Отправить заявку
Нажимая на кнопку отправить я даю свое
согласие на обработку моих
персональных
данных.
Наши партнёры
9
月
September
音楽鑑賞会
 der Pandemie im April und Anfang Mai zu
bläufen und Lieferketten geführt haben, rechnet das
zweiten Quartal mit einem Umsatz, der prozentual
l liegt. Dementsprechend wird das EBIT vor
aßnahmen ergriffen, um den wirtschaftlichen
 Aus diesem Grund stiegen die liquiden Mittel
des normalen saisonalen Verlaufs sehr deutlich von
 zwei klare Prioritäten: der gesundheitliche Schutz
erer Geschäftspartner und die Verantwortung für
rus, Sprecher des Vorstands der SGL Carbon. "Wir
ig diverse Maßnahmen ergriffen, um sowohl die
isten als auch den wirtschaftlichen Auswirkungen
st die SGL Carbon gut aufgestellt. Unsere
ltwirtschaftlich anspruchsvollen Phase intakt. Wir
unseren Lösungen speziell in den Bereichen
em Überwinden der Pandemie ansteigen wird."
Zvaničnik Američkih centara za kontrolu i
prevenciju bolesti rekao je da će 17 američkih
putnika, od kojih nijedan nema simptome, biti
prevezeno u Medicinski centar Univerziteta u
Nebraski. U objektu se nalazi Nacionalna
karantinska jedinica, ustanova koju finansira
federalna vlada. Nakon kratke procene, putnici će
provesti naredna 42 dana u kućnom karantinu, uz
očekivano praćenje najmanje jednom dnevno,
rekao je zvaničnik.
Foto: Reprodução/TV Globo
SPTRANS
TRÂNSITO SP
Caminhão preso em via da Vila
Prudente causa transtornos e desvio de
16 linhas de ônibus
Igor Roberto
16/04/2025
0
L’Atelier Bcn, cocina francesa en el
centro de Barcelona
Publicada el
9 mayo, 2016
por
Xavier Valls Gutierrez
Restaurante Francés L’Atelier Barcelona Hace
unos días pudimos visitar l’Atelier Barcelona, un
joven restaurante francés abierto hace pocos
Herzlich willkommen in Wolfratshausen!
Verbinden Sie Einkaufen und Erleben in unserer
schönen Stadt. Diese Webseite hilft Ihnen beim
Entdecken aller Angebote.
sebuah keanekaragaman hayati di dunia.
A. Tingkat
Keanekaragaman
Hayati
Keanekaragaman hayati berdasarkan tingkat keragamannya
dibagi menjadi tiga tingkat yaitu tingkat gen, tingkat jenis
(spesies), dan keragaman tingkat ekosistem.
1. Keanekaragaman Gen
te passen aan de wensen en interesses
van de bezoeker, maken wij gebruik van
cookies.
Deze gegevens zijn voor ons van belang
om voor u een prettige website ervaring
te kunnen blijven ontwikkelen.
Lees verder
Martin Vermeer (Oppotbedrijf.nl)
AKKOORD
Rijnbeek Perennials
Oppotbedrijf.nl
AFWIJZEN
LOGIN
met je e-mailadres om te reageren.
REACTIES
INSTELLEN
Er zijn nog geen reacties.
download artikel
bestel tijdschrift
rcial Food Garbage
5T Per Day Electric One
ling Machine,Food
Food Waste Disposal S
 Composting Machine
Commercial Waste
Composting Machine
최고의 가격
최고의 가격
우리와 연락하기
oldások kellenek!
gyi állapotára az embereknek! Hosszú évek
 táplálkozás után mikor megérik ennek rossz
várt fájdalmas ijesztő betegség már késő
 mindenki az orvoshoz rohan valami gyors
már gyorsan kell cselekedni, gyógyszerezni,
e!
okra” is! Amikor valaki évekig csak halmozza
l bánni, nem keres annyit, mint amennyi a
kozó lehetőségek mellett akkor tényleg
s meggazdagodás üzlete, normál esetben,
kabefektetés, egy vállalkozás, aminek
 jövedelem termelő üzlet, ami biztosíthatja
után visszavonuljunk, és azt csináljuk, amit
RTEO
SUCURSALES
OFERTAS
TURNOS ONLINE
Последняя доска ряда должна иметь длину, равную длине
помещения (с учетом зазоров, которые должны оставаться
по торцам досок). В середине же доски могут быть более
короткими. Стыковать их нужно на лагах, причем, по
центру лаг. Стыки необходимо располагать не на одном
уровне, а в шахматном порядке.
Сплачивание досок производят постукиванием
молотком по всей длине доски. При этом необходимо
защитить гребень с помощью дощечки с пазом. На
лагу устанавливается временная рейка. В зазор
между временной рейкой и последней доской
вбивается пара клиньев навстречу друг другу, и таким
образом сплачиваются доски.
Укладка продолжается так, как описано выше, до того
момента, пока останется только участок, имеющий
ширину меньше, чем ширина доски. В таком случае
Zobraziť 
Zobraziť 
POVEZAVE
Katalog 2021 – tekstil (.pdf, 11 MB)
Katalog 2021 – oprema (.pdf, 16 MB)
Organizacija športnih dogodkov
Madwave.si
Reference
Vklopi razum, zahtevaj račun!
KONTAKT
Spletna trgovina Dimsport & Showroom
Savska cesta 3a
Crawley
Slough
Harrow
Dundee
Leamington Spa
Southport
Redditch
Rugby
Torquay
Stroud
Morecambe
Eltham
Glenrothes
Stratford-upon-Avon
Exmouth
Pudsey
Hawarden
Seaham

━━━━━━━━━━

YOUR ASSIGNMENT. A complete and exact reproduction of the data is needed.

EXERCISE ANSWER.
Отправить заявку
Нажимая на кнопку отправить я даю свое
согласие на обработку моих
персональных
данных.
Наши партнёры
9
月
September
音楽鑑賞会
 der Pandemie im April und Anfang Mai zu
bläufen und Lieferketten geführt haben, rechnet das
zweiten Quartal mit einem Umsatz, der prozentual
l liegt. Dementsprechend wird das EBIT vor
aßnahmen ergriffen, um den wirtschaftlichen
 Aus diesem Grund stiegen die liquiden Mittel
des normalen saisonalen Verlaufs sehr deutlich von
 zwei klare Prioritäten: der gesundheitliche Schutz
erer Geschäftspartner und die Verantwortung für
rus, Sprecher des Vorstands der SGL Carbon. "Wir
ig diverse Maßnahmen ergriffen, um sowohl die
isten als auch den wirtschaftlichen Auswirkungen
st die SGL Carbon gut aufgestellt. Unsere
ltwirtschaftlich anspruchsvollen Phase intakt. Wir
unseren Lösungen speziell in den Bereichen
em Überwinden der Pandemie ansteigen wird."
Zvaničnik Američkih centara za kontrolu i
prevenciju bolesti rekao je da će 17 američkih
putnika, od kojih nijedan nema simptome, biti
prevezeno u Medicinski centar Univerziteta u
Nebraski. U objektu se nalazi Nacionalna
karantinska jedinica, ustanova koju finansira
federalna vlada. Nakon kratke procene, putnici će
provesti naredna 42 dana u kućnom karantinu, uz
očekivano praćenje najmanje jednom dnevno,
rekao je zvaničnik.
Foto: Reprodução/TV Globo
SPTRANS
TRÂNSITO SP
Caminhão preso em via da Vila
Prudente causa transtornos e desvio de
16 linhas de ônibus
Igor Roberto
16/04/2025
0
L’Atelier Bcn, cocina francesa en el
centro de Barcelona
Publicada el
9 mayo, 2016
por
Xavier Valls Gutierrez
Restaurante Francés L’Atelier Barcelona Hace
unos días pudimos visitar l’Atelier Barcelona, un
joven restaurante francés abierto hace pocos
Herzlich willkommen in Wolfratshausen!
Verbinden Sie Einkaufen und Erleben in unserer
schönen Stadt. Diese Webseite hilft Ihnen beim
Entdecken aller Angebote.
sebuah keanekaragaman hayati di dunia.
A. Tingkat
Keanekaragaman
Hayati
Keanekaragaman hayati berdasarkan tingkat keragamannya
dibagi menjadi tiga tingkat yaitu tingkat gen, tingkat jenis
(spesies), dan keragaman tingkat ekosistem.
1. Keanekaragaman Gen
te passen aan de wensen en interesses
van de bezoeker, maken wij gebruik van
cookies.
Deze gegevens zijn voor ons van belang
om voor u een prettige website ervaring
te kunnen blijven ontwikkelen.
Lees verder
Martin Vermeer (Oppotbedrijf.nl)
AKKOORD
Rijnbeek Perennials
Oppotbedrijf.nl
AFWIJZEN
LOGIN
met je e-mailadres om te reageren.
REACTIES
INSTELLEN
Er zijn nog geen reacties.
download artikel
bestel tijdschrift
rcial Food Garbage
5T Per Day Electric One
ling Machine,Food
Food Waste Disposal S
 Composting Machine
Commercial Waste
Composting Machine
최고의 가격
최고의 가격
우리와 연락하기
oldások kellenek!
gyi állapotára az embereknek! Hosszú évek
 táplálkozás után mikor megérik ennek rossz
várt fájdalmas ijesztő betegség már késő
 mindenki az orvoshoz rohan valami gyors
már gyorsan kell cselekedni, gyógyszerezni,
e!
okra” is! Amikor valaki évekig csak halmozza
l bánni, nem keres annyit, mint amennyi a
kozó lehetőségek mellett akkor tényleg
s meggazdagodás üzlete, normál esetben,
kabefektetés, egy vállalkozás, aminek
 jövedelem termelő üzlet, ami biztosíthatja
után visszavonuljunk, és azt csináljuk, amit
RTEO
SUCURSALES
OFERTAS
TURNOS ONLINE
Последняя доска ряда должна иметь длину, равную длине
помещения (с учетом зазоров, которые должны оставаться
по торцам досок). В середине же доски могут быть более
короткими. Стыковать их нужно на лагах, причем, по
центру лаг. Стыки необходимо располагать не на одном
уровне, а в шахматном порядке.
Сплачивание досок производят постукиванием
молотком по всей длине доски. При этом необходимо
защитить гребень с помощью дощечки с пазом. На
лагу устанавливается временная рейка. В зазор
между временной рейкой и последней доской
вбивается пара клиньев навстречу друг другу, и таким
образом сплачиваются доски.
Укладка продолжается так, как описано выше, до того
момента, пока останется только участок, имеющий
ширину меньше, чем ширина доски. В таком случае
Zobraziť 
Zobraziť 
POVEZAVE
Katalog 2021 – tekstil (.pdf, 11 MB)
Katalog 2021 – oprema (.pdf, 16 MB)
Organizacija športnih dogodkov
Madwave.si
Reference
Vklopi razum, zahtevaj račun!
KONTAKT
Spletna trgovina Dimsport & Showroom
Savska cesta 3a
Crawley
Slough
Harrow
Dundee
Leamington Spa
Southport
Redditch
Rugby
Torquay
Stroud
Morecambe
Eltham
Glenrothes
Stratford-upon-Avon
Exmouth
Pudsey
Hawarden
Seaham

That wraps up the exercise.